The following approach is close enough to your implementation that I think it might be useful. However, if you start working with larger or more complicated csv files, you should look into packages like "csv.reader" or "Pandas" (as previously mentioned). They are more robust and efficient in working with complex .csv data. You could also work through Excel with the "xlrd" package.
In my opinion, the simplest solution to reference country names with their respective values is to combine your 'for loops'. Instead of looping through your data twice (in two separate 'for loops') and creating two separate lists, use a single 'for loop' and create a dictionary with relevant data (ie. "country name", "hdi").

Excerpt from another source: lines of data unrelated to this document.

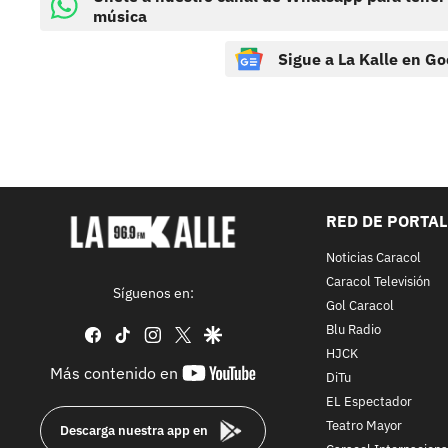
música
Sigue a La Kalle en Go
RED DE PORTA
Noticias Caracol
Caracol Televisión
Síguenos en:
Gol Caracol
Blu Radio
facebook
tiktok
instagram
twitter
google
HJCK
youtube-
Más contenido en
DiTu
footer
EL Espectador
Teatro Mayor
Descarga nuestra app en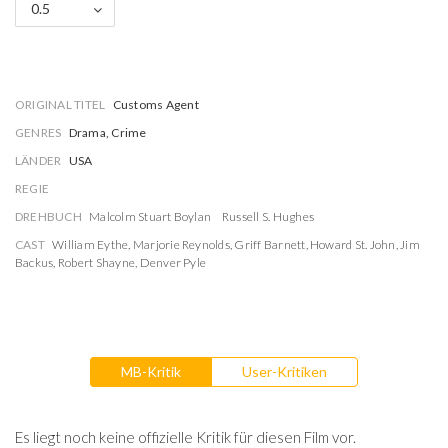
0.5
ORIGINAL TITEL
Customs Agent
GENRES
Drama, Crime
LÄNDER
USA
REGIE
DREHBUCH
Malcolm Stuart Boylan
Russell S. Hughes
CAST
William Eythe
,
Marjorie Reynolds
,
Griff Barnett
,
Howard St. John
,
Jim
Backus
,
Robert Shayne
,
Denver Pyle
MB-Kritik
User-Kritiken
Es liegt noch keine offizielle Kritik für diesen Film vor.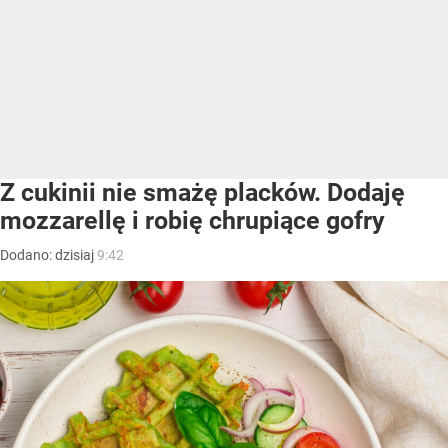
Z cukinii nie smażę placków. Dodaję
mozzarellę i robię chrupiące gofry
Dodano:
dzisiaj
9:42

You could also create a tuple (as previously mentioned) but I think dictionaries are more explicit.
myfile = open("/Users/it/Desktop/Python/In-Class Programs/countries.csv", "rb")
countries = []
for line in myfile:
country_name = line.split(",")[1]
value_of_interest = float(line.split(",")[3])
countries.append(
{"Country Name": country_name,
"Value of Interest": value_of_interest})
ave_value = sum([country["Value of Interest"] for country in countries])/len(countries)
max_value = max([country["Value of Interest"] for country in countries])

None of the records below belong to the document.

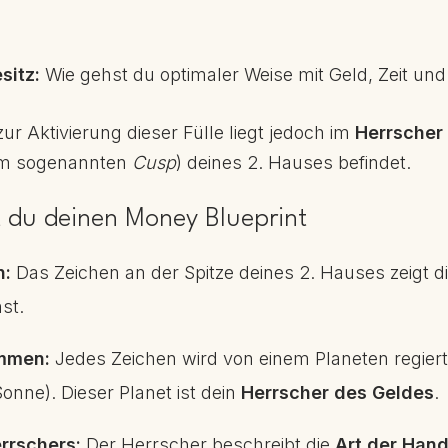
sitz:
Wie gehst du optimaler Weise mit Geld, Zeit un
r Aktivierung dieser Fülle liegt jedoch im
Herrscher
dem sogenannten
Cusp
) deines 2. Hauses befindet.
t du deinen Money Blueprint
n:
Das Zeichen an der Spitze deines 2. Hauses zeigt di
st.
immen:
Jedes Zeichen wird von einem Planeten regiert
nne). Dieser Planet ist dein
Herrscher des Geldes
.
rrschers:
Der Herrscher beschreibt die
Art der Han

min_value = min([country["Value of Interest"] for country in countries])
print "Country Average == ", ave_value
for country in countries:
if country["Value of Interest"] == max_value:
print "Max == {country}:{value}".format(country["Country Name"], country["Value of Interest"])

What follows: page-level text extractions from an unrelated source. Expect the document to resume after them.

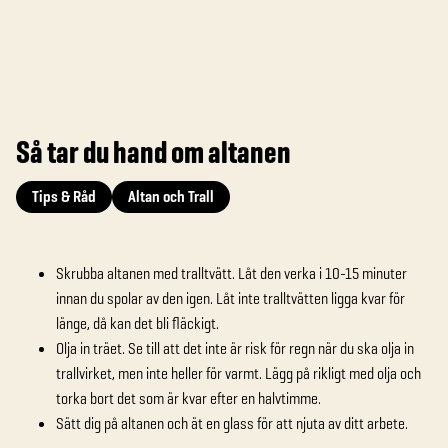
Så tar du hand om altanen
Tips & Råd
Altan och Trall
Skrubba altanen med tralltvätt. Låt den verka i 10-15 minuter
innan du spolar av den igen. Låt inte tralltvätten ligga kvar för
länge, då kan det bli fläckigt.
Olja in träet. Se till att det inte är risk för regn när du ska olja in
trallvirket, men inte heller för varmt. Lägg på rikligt med olja och
torka bort det som är kvar efter en halvtimme.
Sätt dig på altanen och ät en glass för att njuta av ditt arbete.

if country["Value of Interest"] == min_value:
print "Min == {country}:{value}".format(country["Country Name"], country["Value of Interest"])
Note that this method returns multiple countries if they have equal min/max values.
If you are dead-set on creating separate lists (like your current implementation), you might consider zip() to connect your lists (by index), where
zip(countries, hdi_list) = [(countries[1], hdi_list[1]), ...]
For example:
for country in zip(countries, hdi_list):
if country[1] == max_value:
print country[0], country[1]
with similar logic applied to the min and average. This method works but is less explicit and more difficult to maintain.
Instead of putting the values straight in the list, use tuples instead, like this:
hdi_list.append((float(hdi), acountry[1]))
Then you can use this instead:
maxTuple = max(hdi_list)
maxNumber = round(maxTuple[0], 2)
maxCountry = maxTuple[1]
Using the pandas
module, [4]
, [5]
, and [6]
below should show the max, min, and average respectively. Note that the data below doesn't match yours save for country.
In [1]: import pandas as pd
In [2]: df = pd.read_csv("hdi.csv")
In [3]: df
Out[3]:
Country HDI
0 Norway 83.27
1 Australia 80.77
2 Netherlands 87.00
3 United States 87.43
4 New Zealand 87.43
5 Canada 87.66
6 Ireland 75.47
7 Liechtenstein 88.97
8 Germany 86.31
9 Sweden 80.54
In [4]: df.ix[df["HDI"].idxmax()]
Out[4]:
Country Liechtenstein
HDI 88.97
Name: 7, dtype: object
In [5]: df.ix[df["HDI"].idxmin()]
Out[5]:
Country Ireland
HDI 75.47
Name: 6, dtype: object
In [6]: df["HDI"].mean()
Out[6]: 84.484999999999985
Assuming both Liechtenstein
and Germany
have max values:
In [15]: df
Out[15]:
Country HDI
0 Norway 83.27
1 Australia 80.77
2 Netherlands 87.00
3 United States 87.43
4 New Zealand 87.43
5 Canada 87.66
6 Ireland 75.47
7 Liechtenstein 88.97
8 Germany 88.97
9 Sweden 80.54
In [16]: df[df["HDI"] == df["HDI"].max()]
Out[16]:
Country HDI
7 Liechtenstein 88.97
8 Germany 88.97
The same logic can be applied for the minimum value.